**Exercise prompt**
What is needed is an exact retyping of each entry, pictures excluded.

**Data to examine**
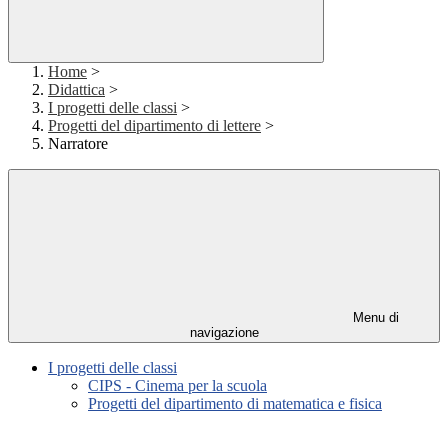
Home
>
Didattica
>
I progetti delle classi
>
Progetti del dipartimento di lettere
>
Narratore
Menu di
navigazione
I progetti delle classi
CIPS - Cinema per la scuola
Progetti del dipartimento di matematica e fisica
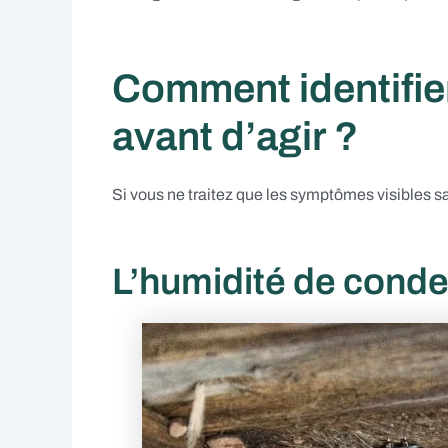
Comment identifier 
avant d’agir ?
Si vous ne traitez que les symptômes visibles san
L’humidité de cond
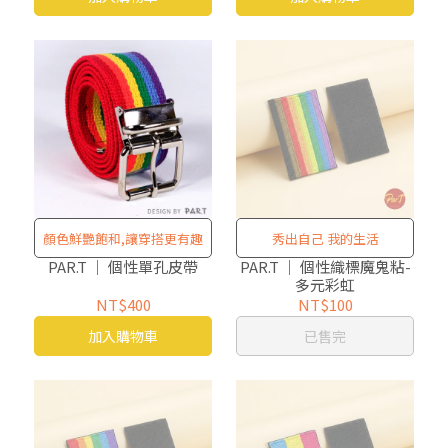
顏色鮮艷飽和,讓穿搭更有趣
秀出自己 我的生活
PAR.T ｜ 個性單孔皮帶
PAR.T ｜ 個性織標魔鬼粘-
多元彩虹
NT$400
NT$100
加入購物車
已售完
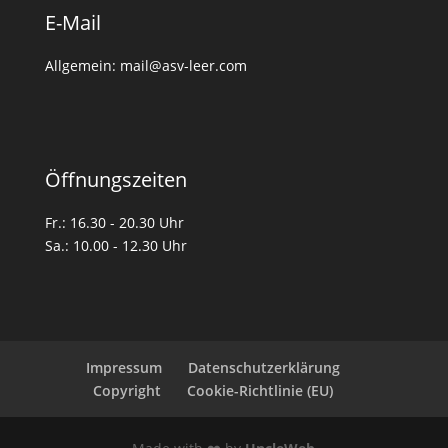
E-Mail
Allgemein: mail@asv-leer.com
Öffnungszeiten
Fr.: 16.30 - 20.30 Uhr
Sa.: 10.00 - 12.30 Uhr
Impressum
Datenschutzerklärung
Copyright
Cookie-Richtlinie (EU)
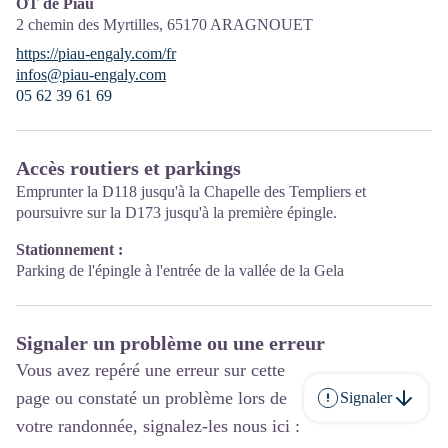
OT de Piau
2 chemin des Myrtilles,
65170
ARAGNOUET
https://piau-engaly.com/fr
infos@piau-engaly.com
05 62 39 61 69
Accès routiers et parkings
Emprunter la D118 jusqu'à la Chapelle des Templiers et
poursuivre sur la D173 jusqu'à la première épingle.
Stationnement :
Parking de l'épingle à l'entrée de la vallée de la Gela
Signaler un problème ou une erreur
Vous avez repéré une erreur sur cette
page ou constaté un problème lors de
Signaler
votre randonnée, signalez-les nous ici :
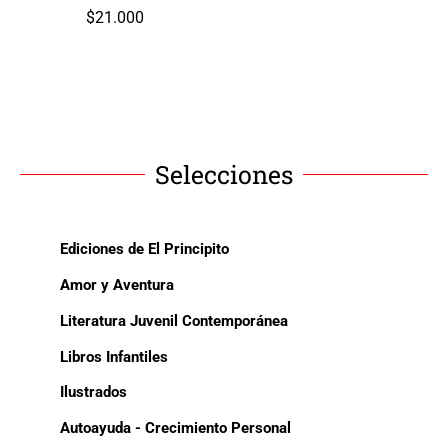
$
21.000
Selecciones
Ediciones de El Principito
Amor y Aventura
Literatura Juvenil Contemporánea
Libros Infantiles
Ilustrados
Autoayuda - Crecimiento Personal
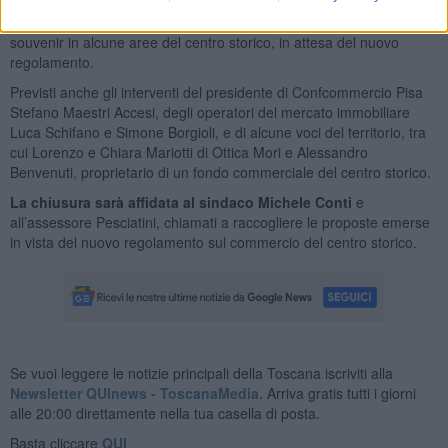
interventi messi in campo dal Comune, compreso il blocco delle
nuove aperture di esercizi dedicati prevalentemente alla vendita di
souvenir in alcune aree del centro storico, in attesa del nuovo
regolamento.
Previsti anche gli interventi del presidente di Confcommercio Pisa
Stefano Maestri Accesi, degli operatori del mercato immobiliare
Luca Schifano e Simone Borgioli, e di alcune voci del territorio, tra
cui Lorenzo e Chiara Mariotti di Ottica Mori e Alessandro
Benvenuti, proprietario di un fondo commerciale del centro storico.
La chiusura sarà affidata al sindaco Michele Conti
e
all’assessore Pesciatini, chiamati a raccogliere le proposte emerse
in vista del nuovo regolamento sul commercio del centro storico.
Se vuoi leggere le notizie principali della Toscana iscriviti alla
Newsletter QUInews - ToscanaMedia.
Arriva gratis tutti i giorni
alle 20:00 direttamente nella tua casella di posta.
Basta cliccare
QUI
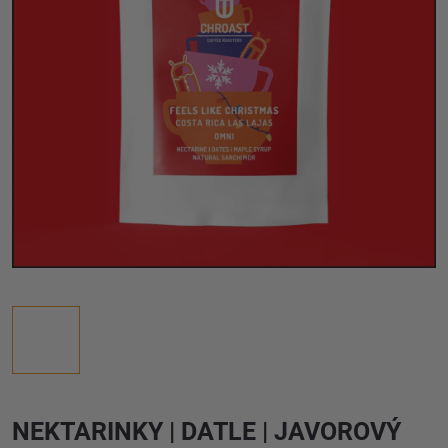
NEKTARINKY | DATLE | JAVOROVÝ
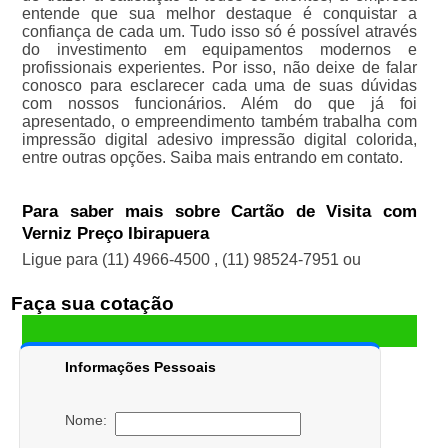
entende que sua melhor destaque é conquistar a
confiança de cada um. Tudo isso só é possível através
do investimento em equipamentos modernos e
profissionais experientes. Por isso, não deixe de falar
conosco para esclarecer cada uma de suas dúvidas
com nossos funcionários. Além do que já foi
apresentado, o empreendimento também trabalha com
impressão digital adesivo impressão digital colorida,
entre outras opções. Saiba mais entrando em contato.
Para saber mais sobre Cartão de Visita com
Verniz Preço Ibirapuera
Ligue para
(11) 4966-4500
,
(11) 98524-7951
ou
Faça sua cotação
Informações Pessoais
Nome:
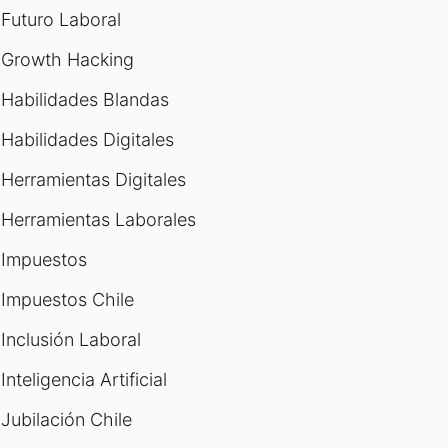
Futuro Laboral
Growth Hacking
Habilidades Blandas
Habilidades Digitales
Herramientas Digitales
Herramientas Laborales
Impuestos
Impuestos Chile
Inclusión Laboral
Inteligencia Artificial
Jubilación Chile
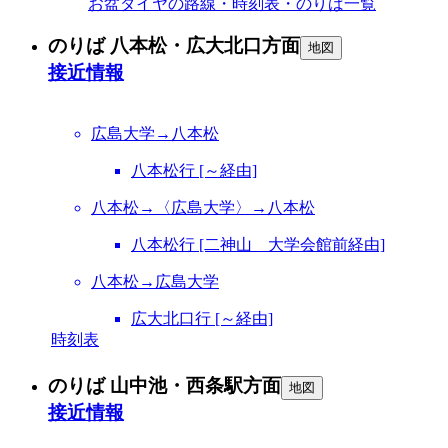
お盆ダイヤの路線・時刻表・のりば一覧
のりば 八本松・広大北口方面
地図
接近情報
広島大学→八本松
八本松行 [～経由]
八本松→〈広島大学〉→八本松
八本松行 [二神山 大学会館前経由]
八本松→広島大学
広大北口行 [～経由]
時刻表
のりば 山中池・西条駅方面
地図
接近情報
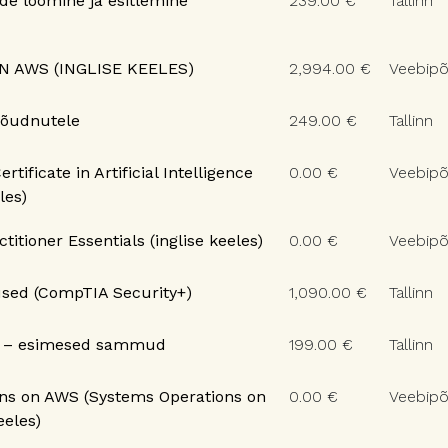
de loomine ja esitlemine
239.00 €
Tallinn
N AWS (INGLISE KEELES)
2,994.00 €
Veebipõ
jõudnutele
249.00 €
Tallinn
rtificate in Artificial Intelligence
0.00 €
Veebipõ
les)
itioner Essentials (inglise keeles)
0.00 €
Veebipõ
used (CompTIA Security+)
1,090.00 €
Tallinn
t – esimesed sammud
199.00 €
Tallinn
ns on AWS (Systems Operations on
0.00 €
Veebipõ
eeles)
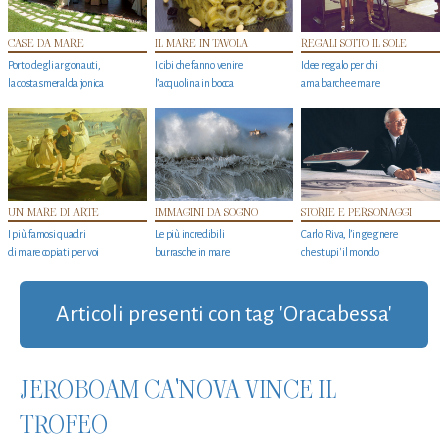
CASE DA MARE
IL MARE IN TAVOLA
REGALI SOTTO IL SOLE
Porto degli argonauti,
I cibi che fanno venire
Idee regalo per chi
la costa smeralda jonica
l’acquolina in bocca
ama barche e mare
UN MARE DI ARTE
IMMAGINI DA SOGNO
STORIE E PERSONAGGI
I più famosi quadri
Le più incredibili
Carlo Riva, l’ingegnere
di mare copiati per voi
burrasche in mare
che stupi' il mondo
Articoli presenti con tag 'Oracabessa'
JEROBOAM CA'NOVA VINCE IL
TROFEO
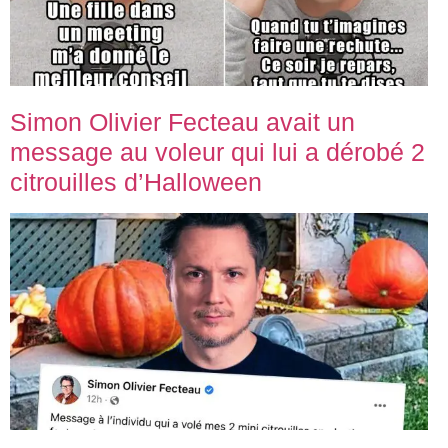
Simon Olivier Fecteau avait un
message au voleur qui lui a dérobé 2
citrouilles d’Halloween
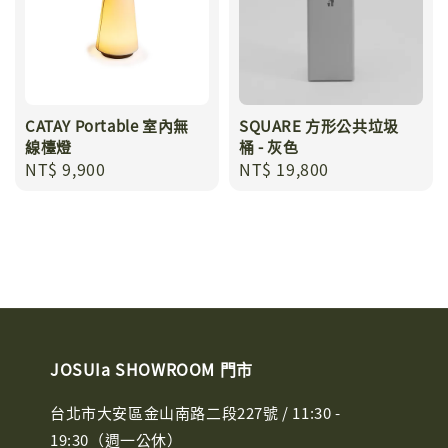
CATAY Portable 室內無
SQUARE 方形公共垃圾
線檯燈
桶 - 灰色
Regular
NT$ 9,900
Regular
NT$ 19,800
price
price
JOSUIa SHOWROOM 門市
台北市大安區金山南路二段227號 / 11:30 -
19:30（週一公休）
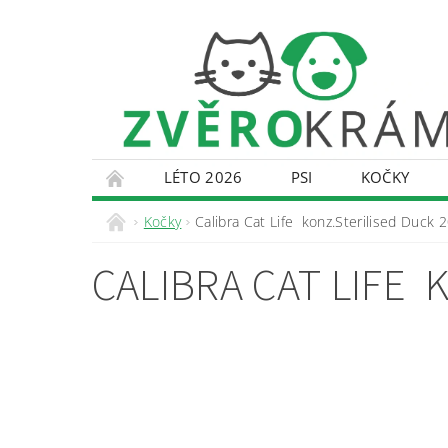
LÉTO 2026
PSI
KOČKY
KONTAKTY
DOPRAVA A PLATBA
O
Kočky
Calibra Cat Life konz.Sterilised Duck 
CALIBRA CAT LIFE 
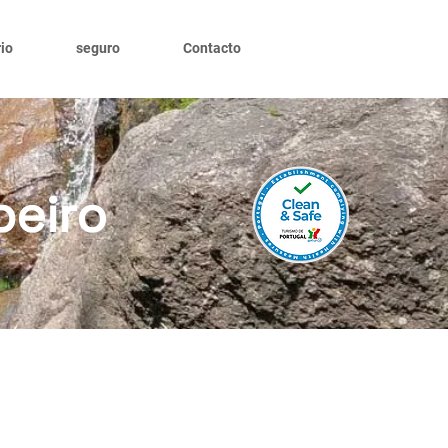
io
seguro
Contacto
beiro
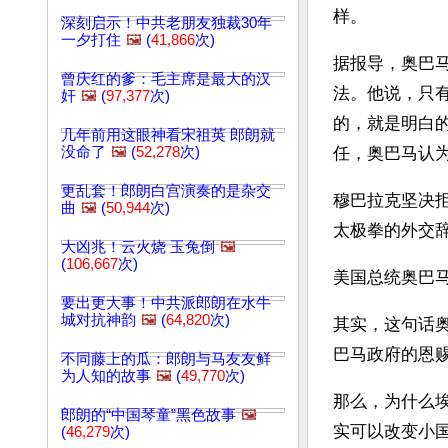
样。
深刻启示！中共老朋友独裁30年
一夕打住
🖼️
(
41,866
次)
据报导，奥巴
曾庆红的爹：毛主席是最大的汉
法。他说，只
奸
🖼️
(
97,377
次)
的，就是明白
几年前用这眼神看宋祖英 郎朗就
没命了
🖼️
(
52,278
次)
任，奥巴马认
更乱套！郎朗白宫演奏的是杂交
穆巴拉克坚决
曲
🖼️
(
50,944
次)
太极拳的外交
大凶兆！云火烧 玉兔倒
🖼️
(
106,667
次)
美国总统奥巴
要出更大事！中共派郎朗在水牛
城对抗神韵
🖼️
(
64,820
次)
其实，这句话
巴马政府的恩
不同藤上的瓜：郎朗与马友友鲜
为人知的故事
🖼️
(
49,770
次)
那么，为什么
郎朗的“中国琴童”黑色故事
🖼️
实可以改变小
(
46,279
次)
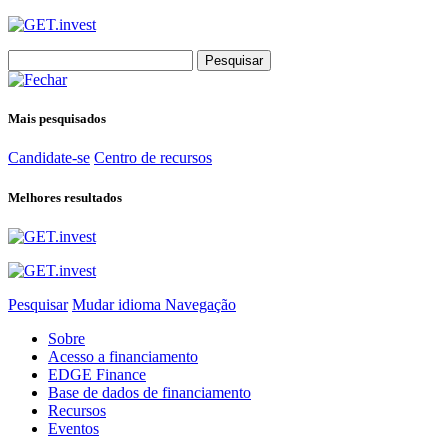
Search
for:
Mais pesquisados
Candidate-se
Centro de recursos
Melhores resultados
Pesquisar
Mudar idioma
Navegação
Sobre
Acesso a financiamento
EDGE Finance
Base de dados de financiamento
Recursos
Eventos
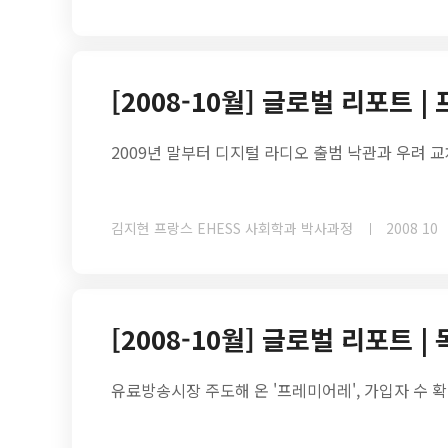
[2008-10월] 글로벌 리포트 |
2009년 말부터 디지털 라디오 출범 낙관과 우려 
김지현 프랑스 EHESS 사회학과 박사과정
2008 10
[2008-10월] 글로벌 리포트 |
유료방송시장 주도해 온 '프레미어레', 가입자 수 확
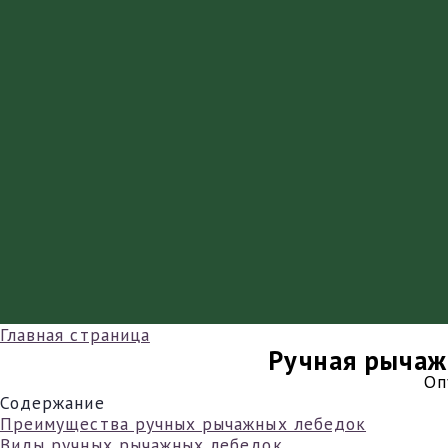
Главная страница
Ручная рычаж
Оп
Содержание
Преимущества ручных рычажных лебедок
Виды ручных рычажных лебедок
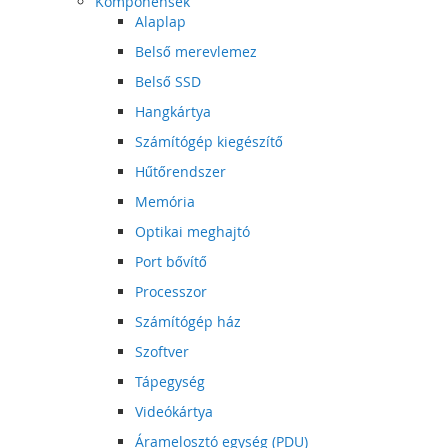
Komponensek
Alaplap
Belső merevlemez
Belső SSD
Hangkártya
Számítógép kiegészítő
Hűtőrendszer
Memória
Optikai meghajtó
Port bővítő
Processzor
Számítógép ház
Szoftver
Tápegység
Videókártya
Áramelosztó egység (PDU)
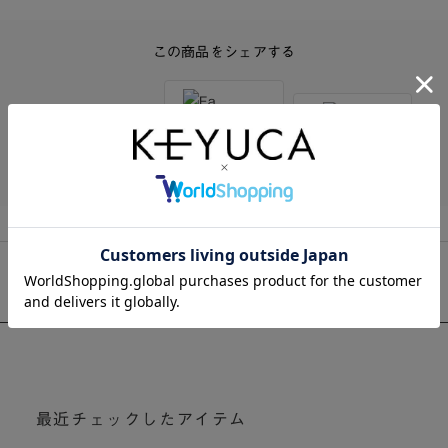
この商品をシェアする
Twitter
Facebook
LINE
おすすめ商品一覧
最近チェックしたアイテム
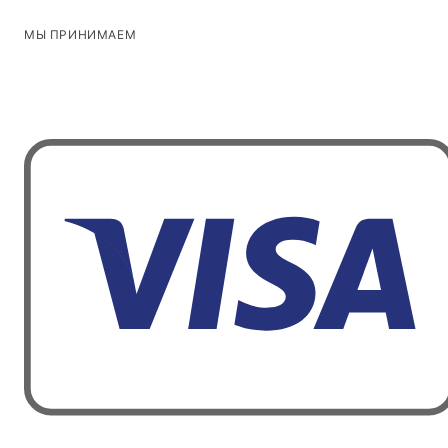
МЫ ПРИНИМАЕМ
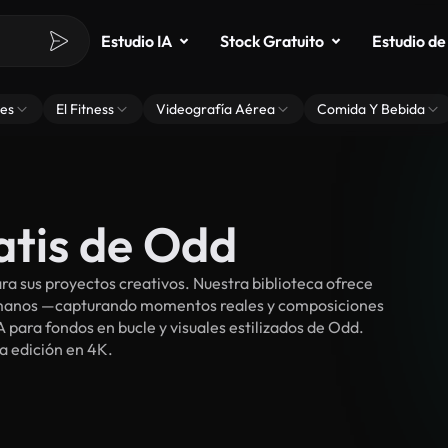
Estudio IA
Stock Gratuito
Estudio de
es
El Fitness
Videografía Aérea
Comida Y Bebida
atis de Odd
a sus proyectos creativos. Nuestra biblioteca ofrece
umanos —capturando momentos reales y composiciones
 para fondos en bucle y visuales estilizados de Odd.
ra edición en 4K.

**Task answer**
Home
>
Didattica
>
I progetti delle classi
>
Progetti del dipartimento di lettere
>
Narratore
Menu di
navigazione
I progetti delle classi
CIPS - Cinema per la scuola
Progetti del dipartimento di matematica e fisica
Comment identifier 
avant d’agir ?
Si vous ne traitez que les symptômes visibles san
L’humidité de cond
顏色鮮艷飽和,讓穿搭更有趣
秀出自己 我的生活
PAR.T ｜ 個性單孔皮帶
PAR.T ｜ 個性織標魔鬼粘-
多元彩虹
NT$400
NT$100
加入購物車
已售完
E-Mail
Allgemein: mail@asv-leer.com
Öffnungszeiten
Fr.: 16.30 - 20.30 Uhr
Sa.: 10.00 - 12.30 Uhr
Impressum
Datenschutzerklärung
Copyright
Cookie-Richtlinie (EU)
OT de Piau
2 chemin des Myrtilles,
65170
ARAGNOUET
https://piau-engaly.com/fr
infos@piau-engaly.com
05 62 39 61 69
Accès routiers et parkings
Emprunter la D118 jusqu'à la Chapelle des Templiers et
poursuivre sur la D173 jusqu'à la première épingle.
Stationnement :
Parking de l'épingle à l'entrée de la vallée de la Gela
Signaler un problème ou une erreur
Vous avez repéré une erreur sur cette
page ou constaté un problème lors de
Signaler
votre randonnée, signalez-les nous ici :
$
21.000
Selecciones
Ediciones de El Principito
Amor y Aventura
Literatura Juvenil Contemporánea
Libros Infantiles
Ilustrados
Autoayuda - Crecimiento Personal
interventi messi in campo dal Comune, compreso il blocco delle
nuove aperture di esercizi dedicati prevalentemente alla vendita di
souvenir in alcune aree del centro storico, in attesa del nuovo
regolamento.
Previsti anche gli interventi del presidente di Confcommercio Pisa
Stefano Maestri Accesi, degli operatori del mercato immobiliare
Luca Schifano e Simone Borgioli, e di alcune voci del territorio, tra
cui Lorenzo e Chiara Mariotti di Ottica Mori e Alessandro
Benvenuti, proprietario di un fondo commerciale del centro storico.
La chiusura sarà affidata al sindaco Michele Conti
e
all’assessore Pesciatini, chiamati a raccogliere le proposte emerse
in vista del nuovo regolamento sul commercio del centro storico.
Se vuoi leggere le notizie principali della Toscana iscriviti alla
Newsletter QUInews - ToscanaMedia.
Arriva gratis tutti i giorni
alle 20:00 direttamente nella tua casella di posta.
Basta cliccare
QUI
NEKTARINKY | DATLE | JAVOROVÝ
entende que sua melhor destaque é conquistar a
confiança de cada um. Tudo isso só é possível através
do investimento em equipamentos modernos e
profissionais experientes. Por isso, não deixe de falar
conosco para esclarecer cada uma de suas dúvidas
com nossos funcionários. Além do que já foi
apresentado, o empreendimento também trabalha com
impressão digital adesivo impressão digital colorida,
entre outras opções. Saiba mais entrando em contato.
Para saber mais sobre Cartão de Visita com
Verniz Preço Ibirapuera
Ligue para
(11) 4966-4500
,
(11) 98524-7951
ou
Faça sua cotação
Informações Pessoais
Nome:
Futuro Laboral
Growth Hacking
Habilidades Blandas
Habilidades Digitales
Herramientas Digitales
Herramientas Laborales
Impuestos
Impuestos Chile
Inclusión Laboral
Inteligencia Artificial
Jubilación Chile
お盆ダイヤの路線・時刻表・のりば一覧
のりば 八本松・広大北口方面
地図
接近情報
広島大学→八本松
八本松行 [～経由]
八本松→〈広島大学〉→八本松
八本松行 [二神山 大学会館前経由]
八本松→広島大学
広大北口行 [～経由]
時刻表
のりば 山中池・西条駅方面
地図
接近情報
de loomine ja esitlemine
239.00 €
Tallinn
N AWS (INGLISE KEELES)
2,994.00 €
Veebipõ
jõudnutele
249.00 €
Tallinn
rtificate in Artificial Intelligence
0.00 €
Veebipõ
les)
itioner Essentials (inglise keeles)
0.00 €
Veebipõ
used (CompTIA Security+)
1,090.00 €
Tallinn
t – esimesed sammud
199.00 €
Tallinn
ns on AWS (Systems Operations on
0.00 €
Veebipõ
eeles)
CASE DA MARE
IL MARE IN TAVOLA
REGALI SOTTO IL SOLE
Porto degli argonauti,
I cibi che fanno venire
Idee regalo per chi
la costa smeralda jonica
l’acquolina in bocca
ama barche e mare
UN MARE DI ARTE
IMMAGINI DA SOGNO
STORIE E PERSONAGGI
I più famosi quadri
Le più incredibili
Carlo Riva, l’ingegnere
di mare copiati per voi
burrasche in mare
che stupi' il mondo
Articoli presenti con tag 'Oracabessa'
JEROBOAM CA'NOVA VINCE IL
TROFEO
Simon Olivier Fecteau avait un
message au voleur qui lui a dérobé 2
citrouilles d’Halloween
CATAY Portable 室內無
SQUARE 方形公共垃圾
線檯燈
桶 - 灰色
Regular
NT$ 9,900
Regular
NT$ 19,800
price
price
JOSUIa SHOWROOM 門市
台北市大安區金山南路二段227號 / 11:30 -
19:30（週一公休）
LÉTO 2026
PSI
KOČKY
KONTAKTY
DOPRAVA A PLATBA
O
Kočky
Calibra Cat Life konz.Sterilised Duck 
CALIBRA CAT LIFE 
io
seguro
Contacto
beiro
样。
深刻启示！中共老朋友独裁30年
一夕打住
🖼️
(
41,866
次)
据报导，奥巴
曾庆红的爹：毛主席是最大的汉
法。他说，只
奸
🖼️
(
97,377
次)
的，就是明白
几年前用这眼神看宋祖英 郎朗就
没命了
🖼️
(
52,278
次)
任，奥巴马认
更乱套！郎朗白宫演奏的是杂交
穆巴拉克坚决
曲
🖼️
(
50,944
次)
太极拳的外交
大凶兆！云火烧 玉兔倒
🖼️
(
106,667
次)
美国总统奥巴
要出更大事！中共派郎朗在水牛
城对抗神韵
🖼️
(
64,820
次)
其实，这句话
巴马政府的恩
不同藤上的瓜：郎朗与马友友鲜
为人知的故事
🖼️
(
49,770
次)
那么，为什么
郎朗的“中国琴童”黑色故事
🖼️
实可以改变小
(
46,279
次)
Search
for:
Mais pesquisados
Candidate-se
Centro de recursos
Melhores resultados
Pesquisar
Mudar idioma
Navegação
Sobre
Acesso a financiamento
EDGE Finance
Base de dados de financiamento
Recursos
Eventos
[2008-10월] 글로벌 리포트 |
2009년 말부터 디지털 라디오 출범 낙관과 우려 
김지현 프랑스 EHESS 사회학과 박사과정
2008 10
[2008-10월] 글로벌 리포트 |
유료방송시장 주도해 온 '프레미어레', 가입자 수 확
Главная страница
Ручная рычаж
Оп
Содержание
Преимущества ручных рычажных лебедок
Виды ручных рычажных лебедок
Komponensek
Alaplap
Belső merevlemez
Belső SSD
Hangkártya
Számítógép kiegészítő
Hűtőrendszer
Memória
Optikai meghajtó
Port bővítő
Processzor
Számítógép ház
Szoftver
Tápegység
Videókártya
Áramelosztó egység (PDU)
この商品をシェアする
Twitter
Facebook
LINE
おすすめ商品一覧
最近チェックしたアイテム
МЫ ПРИНИМАЕМ
Estudio IA
Stock Gratuito
Estudio de
es
El Fitness
Videografía Aérea
Comida Y Bebida
atis de Odd
a sus proyectos creativos. Nuestra biblioteca ofrece
umanos —capturando momentos reales y composiciones
 para fondos en bucle y visuales estilizados de Odd.
ra edición en 4K.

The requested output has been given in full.